Leadership in the Hospitality Industry: Boadecia vs. Attila-Bring It On!
Whitelaw, Paul, Morda, Romana, Journal of Hospitality and Tourism Management
The need for high-quality leaders in the hospitality industry has been readily recognised and is seen as critical to the long-term well-being of the industry. In recent years, the industry has undergone something of a sea change in its gender composition, with increasing numbers of females graduating from hospitality and tourism management courses. This suggests that the gender composition of managerial ranks is likely to change in the medium term, with concurrent changes in the typical leadership style valued in the industry. This article seeks to explore and quantify the differences in gender-based perceptions of leadership styles and outcomes in the hospitality industry. Using the Multifactor Leadership Questionnaire (MLQ; Bass & Avelio, 1995), a well-established self-administered instrument, the researchers used a "snowballing" technique to recruit a self-selected sample of 264 hospitality employees. These employees work in a variety of sectors in the hospitality industry, including large international-style hotels, small franchised motels, food and beverage operations and contract catering, and at levels ranging from junior staff to senior property and site managers. The data indicated that despite their similarities, there were a number of subtle but significant differences between males and females in terms of the behaviours used and the extent to which various behaviours contributed to successful leadership outcomes, One potentially confounding result was the high emphasis placed upon the "contingent reward leadership style" by females and may be explained by the female's desire for clear, open and transparent communication. More generally, the differences between males and females were manifested in the form of the males placing greater emphasis on "confronting" and "sporting" leadership styles while the females placed greater emphasis on leadership styles which are built upon clear and concise communication and a greater focus on personal consideration for the team members. However, these subtle differences warrant further investigation--possibly using a more holistic approach-such as a 360 degree assessment or semi-structured interviews.

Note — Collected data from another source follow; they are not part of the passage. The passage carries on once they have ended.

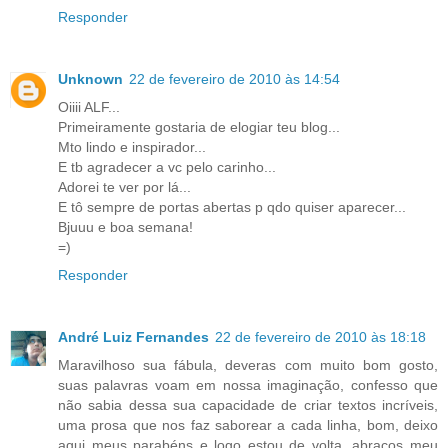
Responder
Unknown
22 de fevereiro de 2010 às 14:54
Oiiii ALF...
Primeiramente gostaria de elogiar teu blog...
Mto lindo e inspirador...
E tb agradecer a vc pelo carinho...
Adorei te ver por lá...
E tô sempre de portas abertas p qdo quiser aparecer...
Bjuuu e boa semana!
=)
Responder
André Luiz Fernandes
22 de fevereiro de 2010 às 18:18
Maravilhoso sua fábula, deveras com muito bom gosto,
suas palavras voam em nossa imaginação, confesso que
não sabia dessa sua capacidade de criar textos incríveis,
uma prosa que nos faz saborear a cada linha, bom, deixo
aqui meus parabéns e logo estou de volta, abraços meu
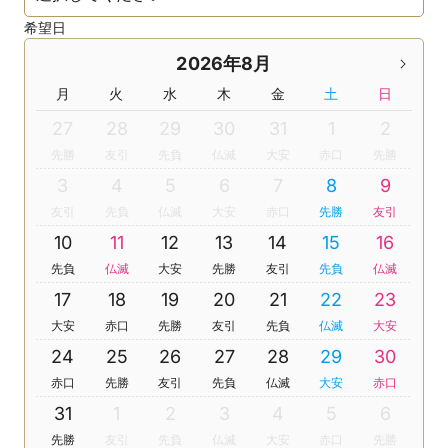
希望日
2026年8月
月
火
水
木
金
土
日
27
28
29
30
31
1
2
先勝
友引
先負
仏滅
大安
赤口
先勝
3
4
5
6
7
8
9
友引
先負
仏滅
大安
赤口
先勝
友引
10
11
12
13
14
15
16
先負
仏滅
大安
先勝
友引
先負
仏滅
17
18
19
20
21
22
23
大安
赤口
先勝
友引
先負
仏滅
大安
24
25
26
27
28
29
30
赤口
先勝
友引
先負
仏滅
大安
赤口
31
1
2
3
4
5
6
先勝
友引
先負
仏滅
大安
赤口
先勝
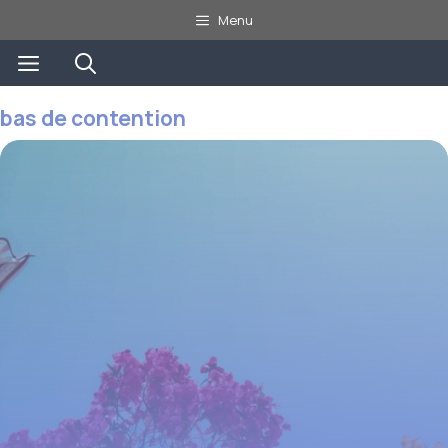
Aller
Menu
au
Menu
contenu
bas de contention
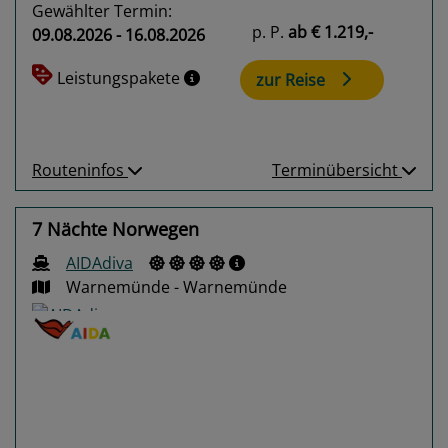
Gewählter Termin:
p. P.
ab
€ 1.219,-
09.08.2026 - 16.08.2026
Leistungspakete
zur Reise
Routeninfos
Terminübersicht
7 Nächte Norwegen
AIDAdiva
Warnemünde - Warnemünde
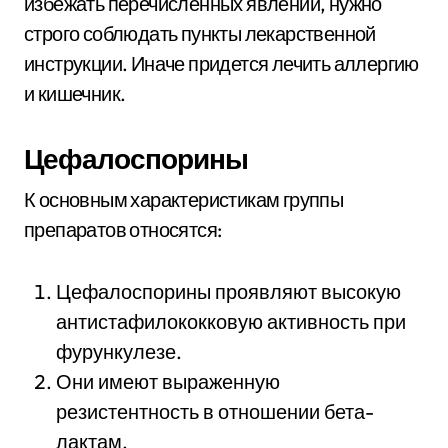
избежать перечисленных явлений, нужно
строго соблюдать пункты лекарственной
инструкции. Иначе придется лечить аллергию
и кишечник.
Цефалоспорины
К основным характеристикам группы
препаратов относятся:
Цефалоспорины проявляют высокую
антистафилококковую активность при
фурункулезе.
Они имеют выраженную
резистентность в отношении бета-
лактам.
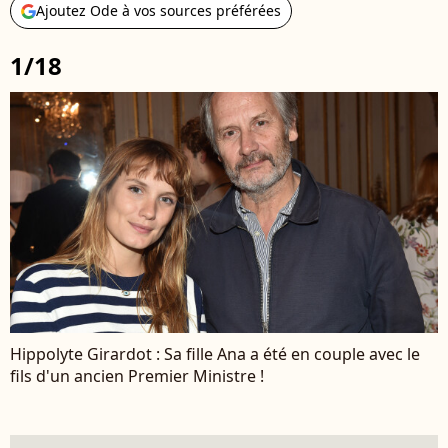
Ajoutez Ode à vos sources préférées
1/18
Hippolyte Girardot : Sa fille Ana a été en couple avec le
fils d'un ancien Premier Ministre !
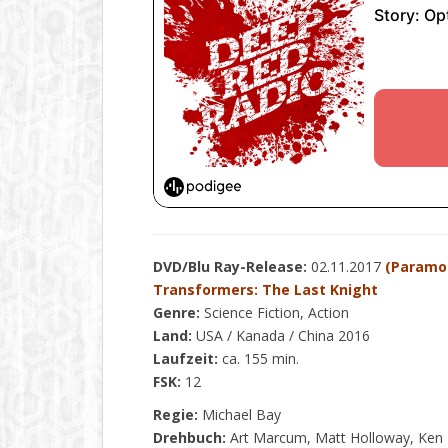
DVD/Blu Ray-Release:
02.11.2017
(Paramou
Transformers: The Last Knight
Genre:
Science Fiction, Action
Land:
USA / Kanada / China 2016
Laufzeit:
ca. 155 min.
FSK:
12
Regie:
Michael Bay
Drehbuch:
Art Marcum, Matt Holloway, Ken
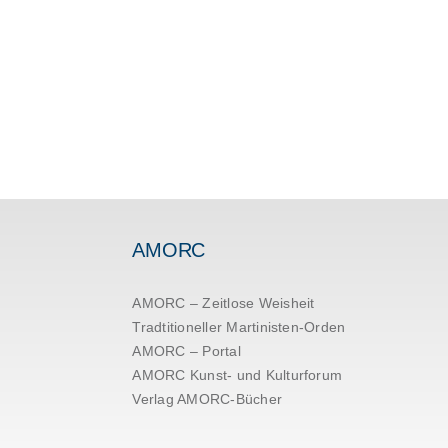
AMORC
AMORC – Zeitlose Weisheit
Tradtitioneller Martinisten-Orden
AMORC – Portal
AMORC Kunst- und Kulturforum
Verlag AMORC-Bücher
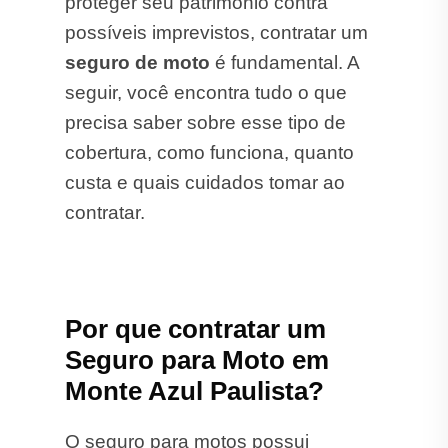
proteger seu patrimônio contra
possíveis imprevistos, contratar um
seguro de moto
é fundamental. A
seguir, você encontra tudo o que
precisa saber sobre esse tipo de
cobertura, como funciona, quanto
custa e quais cuidados tomar ao
contratar.
Por que contratar um
Seguro para Moto em
Monte Azul Paulista?
O seguro para motos possui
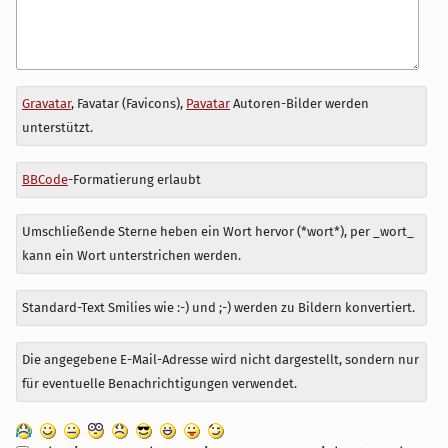
Antwort
Gravatar
, Favatar (Favicons),
Pavatar
Autoren-Bilder werden
zu
unterstützt.
BBCode
-Formatierung erlaubt
Umschließende Sterne heben ein Wort hervor (*wort*), per _wort_
kann ein Wort unterstrichen werden.
Standard-Text Smilies wie :-) und ;-) werden zu Bildern konvertiert.
Die angegebene E-Mail-Adresse wird nicht dargestellt, sondern nur
für eventuelle Benachrichtigungen verwendet.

This study sought to explore and quantify the differences in gender-based perceptions of leadership styles and outcomes in the hospitality industry. Leadership studies in the hospitality industry have tended to focus on identifying the personality traits of effective leaders (Berger, Ferguson, & Woods, 1989; Bond, 1998; Cichy, Sciarini & Patton, 1992; Cichy & Schmidgall, 1996; Greger & Peterson, 2000). Bond (1998, p. 1104) examined the style of leadership shown and valued in the hospitality industry arguing that there were two types of leaders: "those in the hotel business and those in the business of hotels". Leaders in the hotel industry focus on the needs of employees and the provision of a high-quality service to guests. These leaders are also described as charismatic. In comparison, leaders in the business of hotels (such as leaders of hotel real-estate investment trusts) were found to possess exceptional financial skills. To succeed in the hospitality industry, Bond (1998) contends that leaders needed to combine strong interpersonal skills with sound business knowledge and hotel operational skills--in effect, arguing that a mix of transactional and transformational leadership skills are needed to succeed in the hospitality field.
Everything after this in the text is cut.